Which type of TBD do you see most often in your audits — pricing, features, or social proof?
Spot on analysis. 'Founders read it as transparency, visitors read it as a lack of thought' is the perfect way to frame that asymmetry.
To answer your question: I actually see Social Proof TBD (like empty placeholder testimonial cards saying 'John Doe, CEO') and Pricing TBD the most. Pricing is a absolute conversion killer because the brain instantly defaults to 'this is going to be way too expensive for me.'
You're so right about the GTFO reaction too—it’s pure launch anxiety manifested on a webpage! Appreciate the killer insights here.
Social proof TBD is such a good catch - the 'John Doe, CEO' placeholder is almost worse than having no testimonials at all because it signals the founder knows they need them but couldn't be bothered to get real ones. At least empty space is honest.
Pricing TBD is the one I keep seeing on SaaS tools mid-launch. The "contact us for pricing" move that reads as 'we'll charge you whatever we think you can afford.' Kills momentum instantly.
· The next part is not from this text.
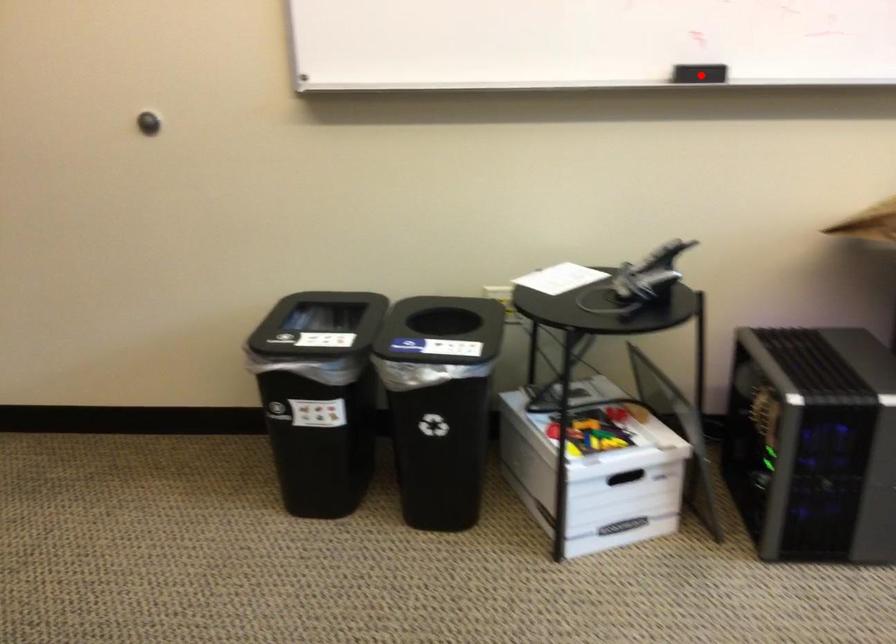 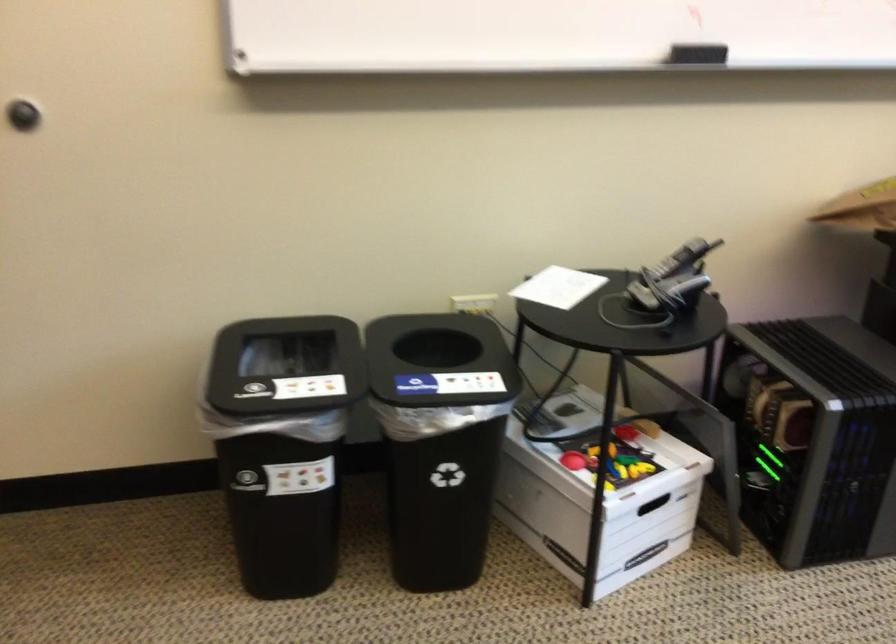 The point at the highlighted location is marked in the first image. Where is the corresponding point in the second image?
What's your take - do founders usually push back when you flag these, or do they already know?
The TBD trap is real but it's the visible tip of a bigger pattern — landing pages shipped before the product is real enough to talk about specifically. "TBD" is just the most obvious artifact. Same trap shows up as "coming soon" badges, placeholder testimonials, vague "trusted by teams everywhere" claims, fake user counts dressed up as social proof.
The pattern we see at Hivemind across landing page audits: founders ship the page when the product exists, then spend 6 months wondering why traffic doesn't convert. The fix isn't fewer TBDs, it's waiting until you have one real customer story, one real result, one real screenshot. A landing page built around one real proof point outconverts a polished page built around imagined ones every time.
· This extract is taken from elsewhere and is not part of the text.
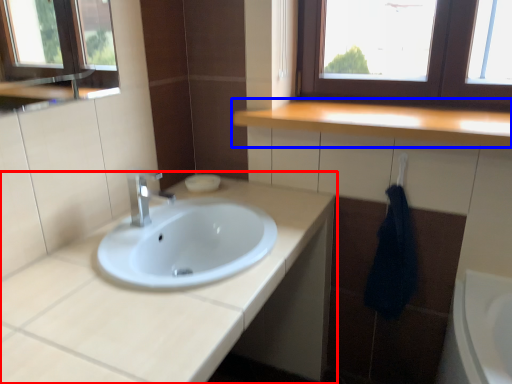 Question: Which object appears closest to the camera in this image, bathroom cabinet (highlighted by a red box) or countertop (highlighted by a blue box)?

Choices:
 (A) bathroom cabinet
 (B) countertop

Answer: (A)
The founder telling you to GTFO is the tell, by the way. Defensive reaction to a logic critique usually means the founder already knew and didn't want to fix it.
Spot on. I’ve started calling these 'Ghost Headlines'—copy built for a user that doesn't exist yet.
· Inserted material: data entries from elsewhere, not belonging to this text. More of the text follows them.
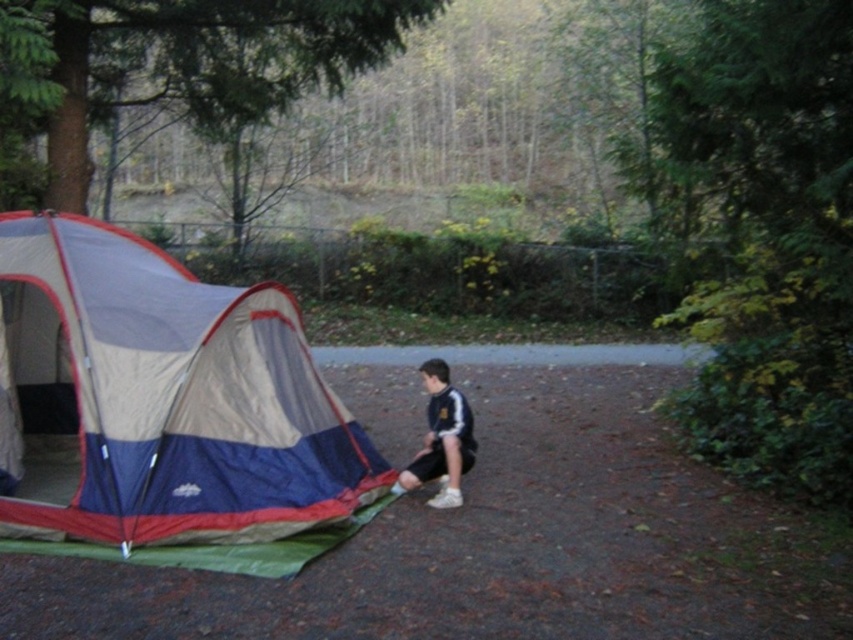 Which is in front, point (83, 454) or point (434, 396)?

Point (83, 454)

Does point (96, 364) come in front of point (457, 424)?

Yes, it is in front of point (457, 424).

Is point (112, 426) closer to viewer compared to point (438, 461)?

Yes, it is in front of point (438, 461).

Where is `blue fabric tent at left`? The width and height of the screenshot is (853, 640). blue fabric tent at left is located at coordinates (169, 410).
The 'GTFO' reaction usually happens because the critique hits the 'Truth Gap' between what they built and what they're claiming.
I see this 'Hallucinated Proof' in almost every audit. I actually moved my tool to $19 unlimited access specifically so founders can test, go find that one real proof point/screenshot you mentioned, and re-audit immediately without the friction of paying twice.
If anyone here is stuck in the 'TBD Trap,' drop your URL. I’ll show you which 'imagined' point is killing your trust.
The deeper reason founders default to TBD: they genuinely have not decided yet, and the landing page is live before the thinking is done. The fix is not just removing the placeholder - it is making the decision. If the price is unclear, pick a number and test it. If a feature is not built, either leave it off the page or name a specific date. Visitors do not mind uncertainty when it is communicated honestly. They do mind when they can feel the founder hiding it behind vague language. TBD reads as I have not thought about this yet - and makes visitors wonder what else has not been thought through.
The deeper reason founders default to 'TBD': they genuinely haven't decided yet, and the landing page is live before the thinking is done.
The fix isn't just 'remove TBD' - it's making the decision. If you're unsure of the price, pick a number and test it. If a feature isn't built yet, either leave it off or name a specific date ('Q3 2026'), not 'coming soon.'
Visitors don't mind uncertainty when it's communicated honestly. They do mind when they can feel the founder is uncertain and hiding it behind vague language. 'TBD' reads as 'I haven't thought about this yet' - and makes them wonder what else hasn't been thought through.